The most recent ABC News/Washington Post poll bears this out. For the first time, Sanders leads on the question of which Democrat has the best chance to defeat Donald Trump. In fact, since late January, Sanders' has seen his "electability" jump 12 points (from 18 percent to 30 percent), while Biden, who once had a commanding lead on this question, has dropped almost 20 points to just 18 percent. Bloomberg is at 17 percent. To be sure, 30 percent isn't all that impressive. But, it does show that even just one narrow win and one narrow loss have helped to move Sanders up quite a bit. What happens if he wins even more contests?

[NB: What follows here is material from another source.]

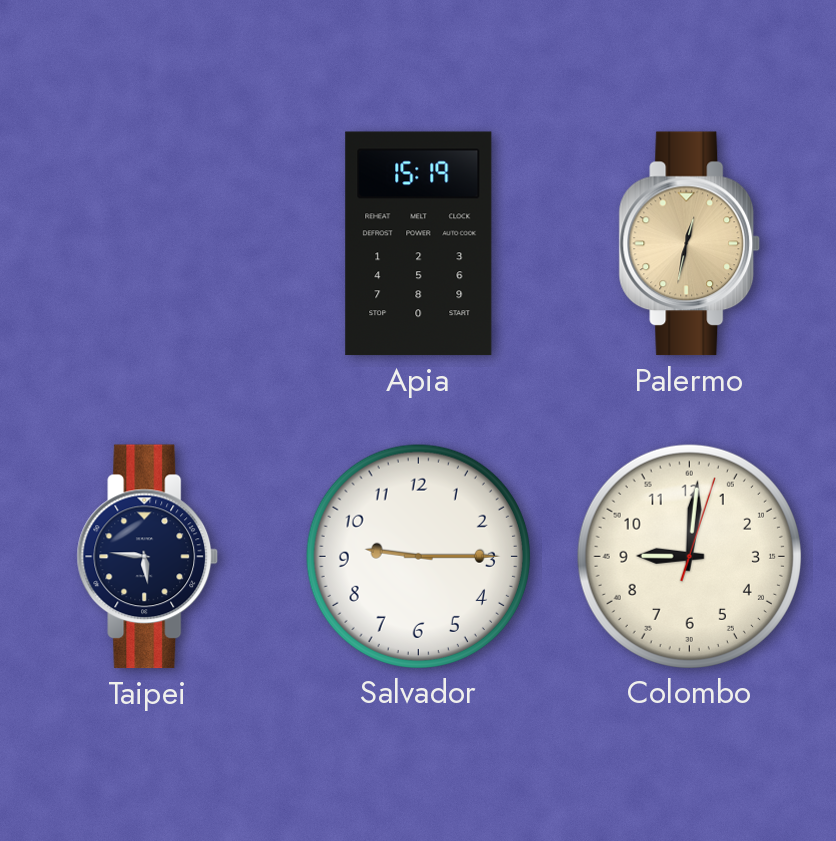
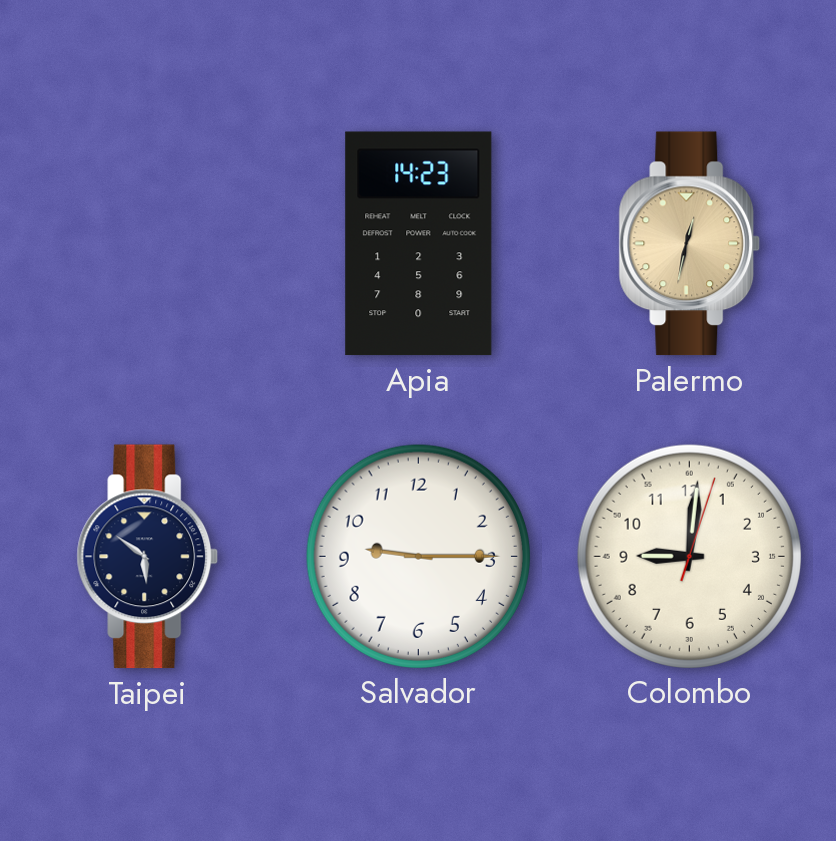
Apia: 15:19 -> 14:23
Taipei: 5:46 -> 5:51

It's also hard for Sanders' opponents to call him 'out of step' with the views and values of the Democratic party. A late January survey of Democratic primary voters by Pew Research found that "while Democrats are divided over who should be the party's nominee, they share similar attitudes on a wide range of political values and on many specific issues." Even where there are differences, "[i]n some cases, these differences are a matter of degree rather than kind. For example, most Democratic voters, regardless of which candidate they prefer, support making tuition-free at all public universities and building a single government healthcare program known as "Medicare for all," which would replace private insurance. Yet only among Warren and Sanders supporters do majorities strongly support these ideas." In other words, Sanders may be more liberal than a lot of Democratic primary voters, but the issues he promotes are popular overall.

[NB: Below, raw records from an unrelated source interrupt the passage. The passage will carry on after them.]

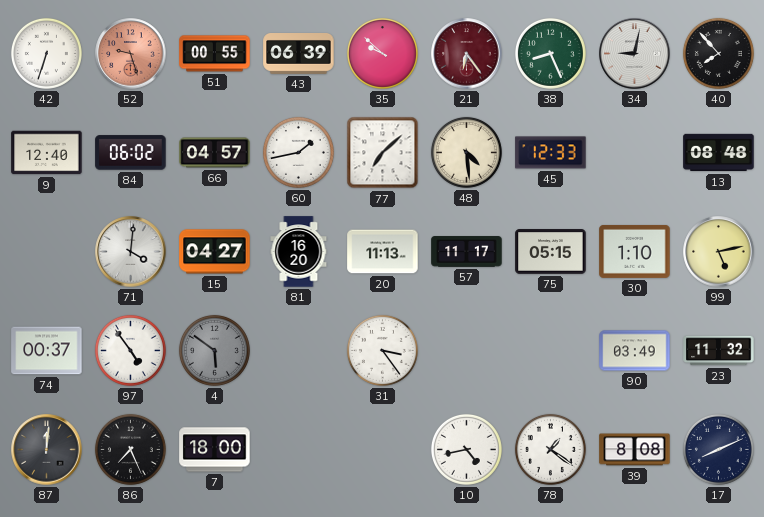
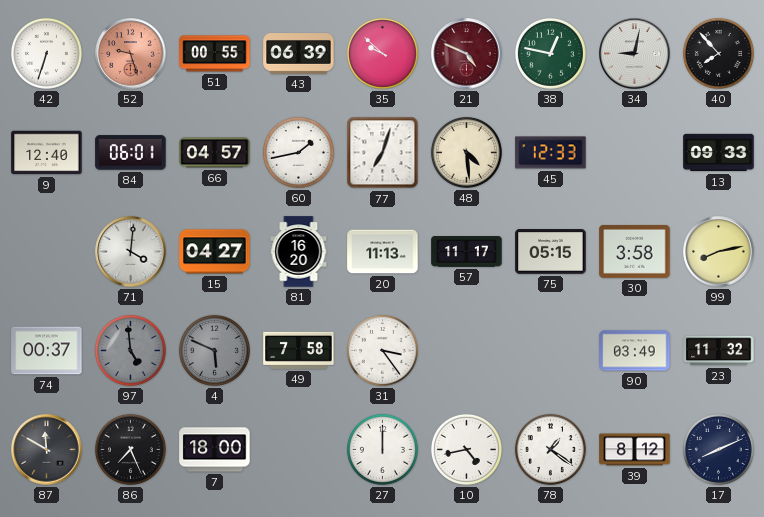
21: 6:24 -> 4:49
38: 8:26 -> 12:47
84: 06:02 -> 06:01
77: 7:08 -> 7:03
13: 08:48 -> 09:33
30: 1:10 -> 3:58
99: 5:13 -> 8:13
97: 4:54 -> 4:59
97 dial: white -> grey
4: 5:51 -> 5:49
49: none -> 7:58
87: 12:01 -> 11:50
27: none -> 12:00
39: 8:08 -> 8:12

All eyes are on Nevada this week, but unless Sanders loses on Saturday, the caucus results won't change the current trajectory of this race. Sanders is the frontrunner, and time is running out for another candidate to surpass him. Sanders may not be able to get 50 percent of all delegates by the time the primary process ends in June. But if Sanders has a big enough plurality of delegates and votes, it's going to be hard to see him lose the nomination at a 'contested convention'. At a time when party activists and voters are calling for more transparency, explaining why the guy with the most votes isn't the guy who gets the nomination is going to be a tough sell.